Big Balls and Ground Falls - Jim Pope
- Wednesday 29th April 2020
Jim Pope’s recently released film Big Balls and Ground Falls is a celebration all everything big and bold about climbing on grit.
Somewhat different from many of today's climbing films Big Balls and Ground Falls – as you might imagine from the title – is a ‘bare-chested, scary climbing, action-only' movie. Aged just 13 Jim did Life Assurance, an E6 at Burbage South; it appears to have ignited a spark which has burned deep within him since.
Jim explained to Climber how his ascent of Life Assurance came about and how his passion for hard routes has developed: ‘At the time I wasn’t climbing outside as much as I am now, and I just saw it as going out climbing, I guess I got into the harder more serious stuff when I moved to Sheffield three years ago and had it all on my doorstep.’
Jim progressed through the routes and grades but what, we asked, was his first proper hard/scary route? ‘I think my first proper hard route was Meshuga; that was the first difficult one where you couldn’t fall off at least. But I did a lot of easier stuff to build up to that.’
Historical context, as well as a good line on a good crag, is important to Jim too: ‘A tick means more when it has all those factors behind it, but I’ll still do lesser-known routes just for the sake of doing them or for the challenge.’
So what was the inspiration for Big Balls and Ground Falls? ‘I really like films like Consumed and A Shock of the New, and I really looked up to the climbers in them. I wanted to recreate something similar, with the current trad scene.
Some of the routes featured in the film were headpointed – not all though as Jim confirmed: ‘A few were flashed in the film; Bad and the Beautiful, Nah’han and Desperate Dan and a lot of them were done ground-up.’

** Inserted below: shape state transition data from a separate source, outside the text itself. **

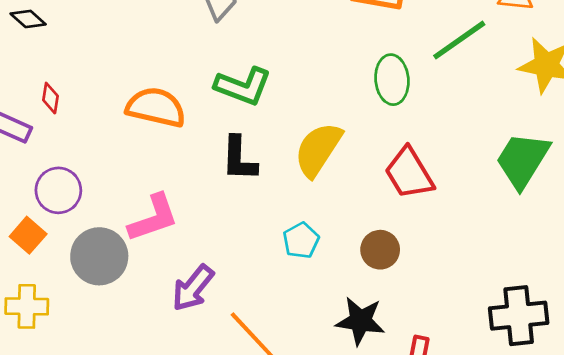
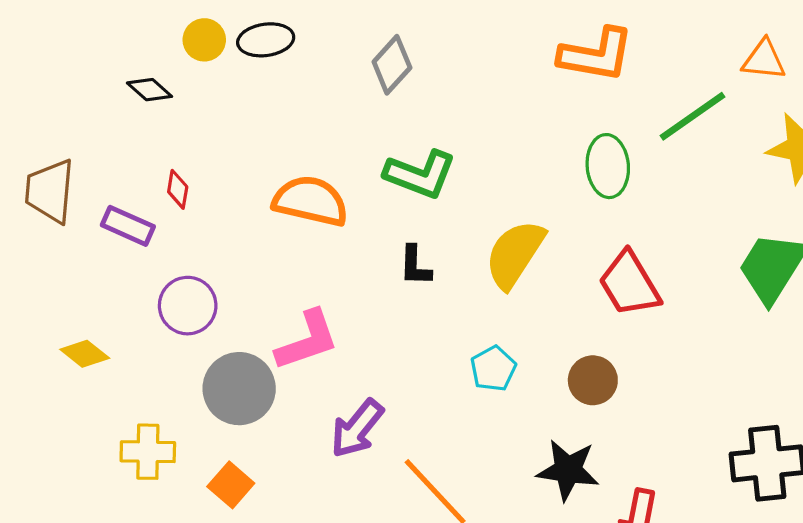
black L-shape: (239, 159) -> (415, 266), size x0.7
orange square: (28, 235) -> (231, 485), moved

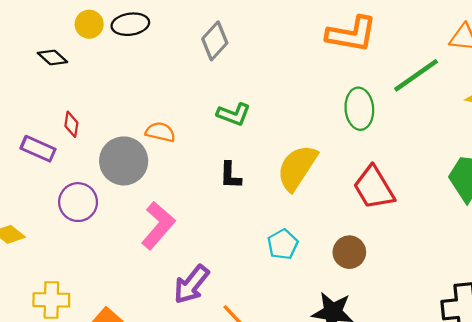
green L-shape: (420, 174) -> (234, 114), size x0.7
orange semicircle: (311, 201) -> (160, 132), size x0.6
pink L-shape: (307, 340) -> (158, 225), turned -30
gray circle: (239, 389) -> (124, 161), moved

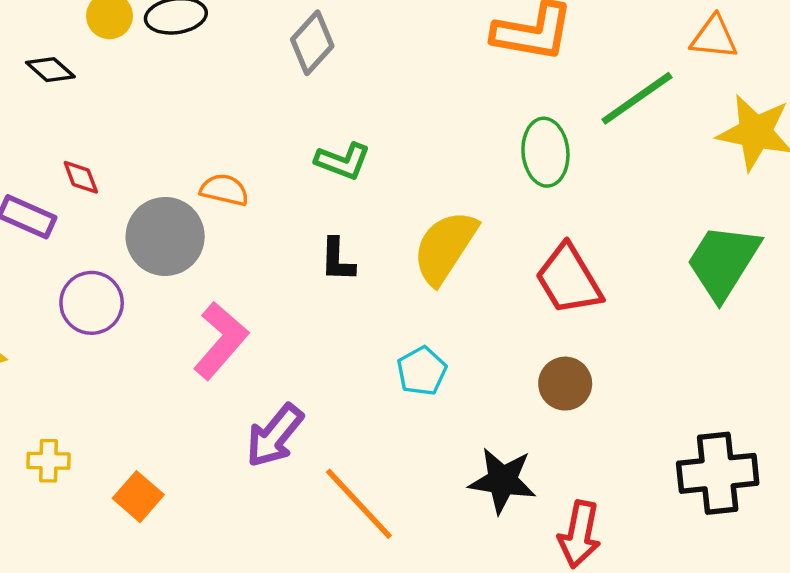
red diamond: (71, 124) -> (81, 177), turned -30
brown circle: (349, 252) -> (565, 384), moved
yellow cross: (51, 300) -> (49, 461), size x0.7

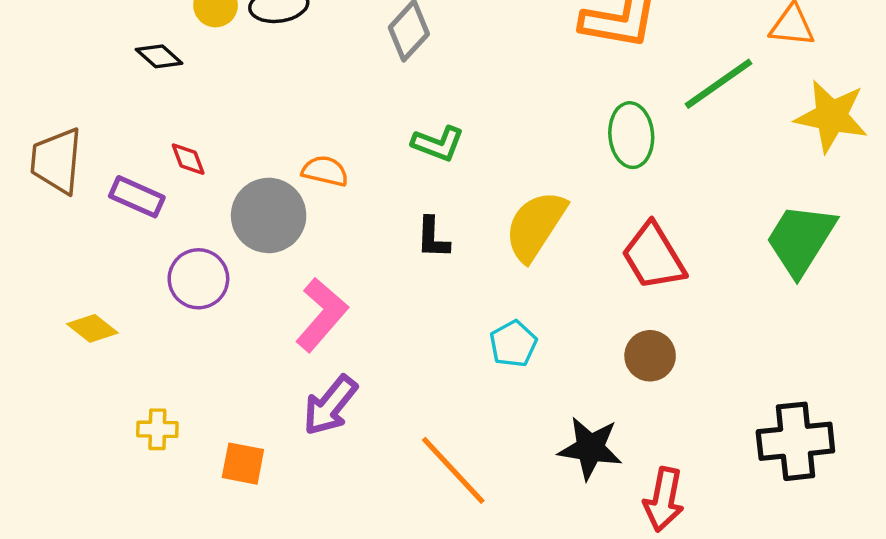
purple arrow: (275, 436) -> (330, 405), moved
orange square: (138, 497) -> (243, 464), turned -30

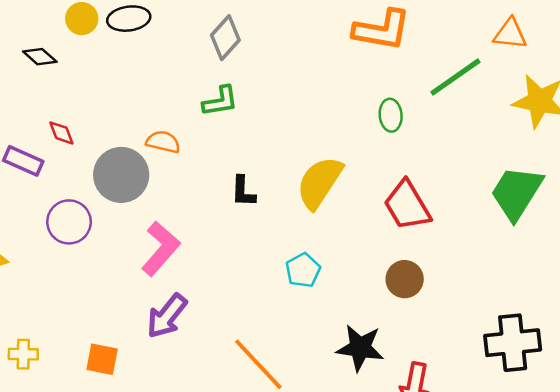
green ellipse: (631, 135) -> (391, 115), size x0.7
green L-shape: (438, 144) -> (220, 101), moved, turned -30
yellow cross: (157, 429) -> (23, 354), moved

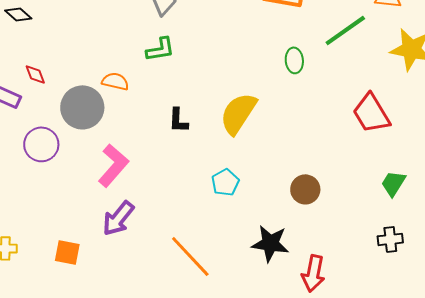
green trapezoid: (516, 193) -> (393, 183), moved, size x0.6
red trapezoid: (407, 205) -> (371, 113), moved
black cross: (513, 343) -> (390, 239), size x0.6

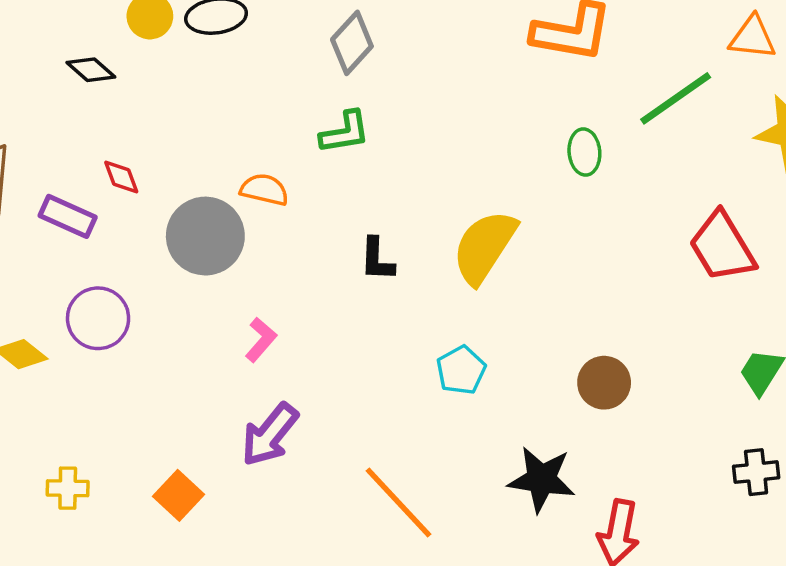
purple circle: (41, 144) -> (98, 318), moved
pink L-shape: (113, 165) -> (261, 340), size x0.6
orange square: (67, 252) -> (179, 495), turned 32

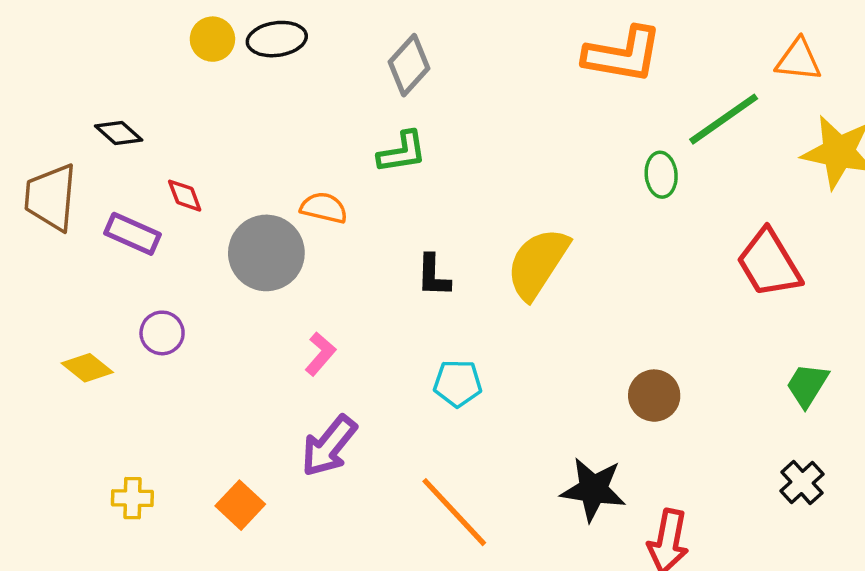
black diamond: (91, 70) -> (119, 133), moved
green ellipse: (584, 152) -> (661, 175), moved
purple circle: (98, 318) -> (162, 333), size x0.7
cyan pentagon: (461, 370) -> (458, 383), moved, turned 30
black cross: (756, 472) -> (802, 482), turned -36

In the spirit of the film, we threw a bunch of quick-fire questions at Jim to drill a little deeper into the routes featured in the film…
Best route and why?
Meshuga – it has a bit of everything, the crag has a pretty unique atmosphere, the line is really proud, and there’s good history behind it.
Biggest climbing tick for you?
Flashing Master’s Edge was cool, I saved it for a long time, it’s far from the hardest tick but it’s really technical and the routes a classic.
Biggest historical tick for you?
Probably Master’s Edge again.
Closest to falling off?
Closest to falling off was probably on Simba’s Pride, my heel slid on some scrittle on the worst holds of the route; that would have been a bad one!
The scariest moment was watching Henry on Gaia, ha-ha. His top-rope goes looked a little sketchy but he was smooth in the end.
Most technical sequence/route?
I think Benign Lives was the most technical, there are some really poor feet and virtually no hand, but there’s just enough to get up it which is cool.
Destructive Tendencies has some really good moves on the crux, and that hardly ever gets done! It should see some more attention.
Most sustained climbing?
For me, Meshuga was pretty sustained, if your short there’s another hard move after the classic chuck. The move to the break where you put gear is really go’ey!
Most droppable moves?
The stand up on Silk is a really droppable move, all your holds are bad; luckily it’s not that high up! It’s really impressive that Johnny (Dawes) did the FA of that on-sight.
Biggest tick that got away?
Soul Doubt at Froggatt! I need to finish that one-off, a pebble has broken at the top which makes it a bit trickier, that one’s properly scary too!
Next on the list?
We’re not done there, would love to make another film with some harder routes. I’d like to push myself a bit more, I’d love to do Parthian Shot and repeat some of Miles Gibson's unrepeated routes. Dangermouse at Wimberry in particular!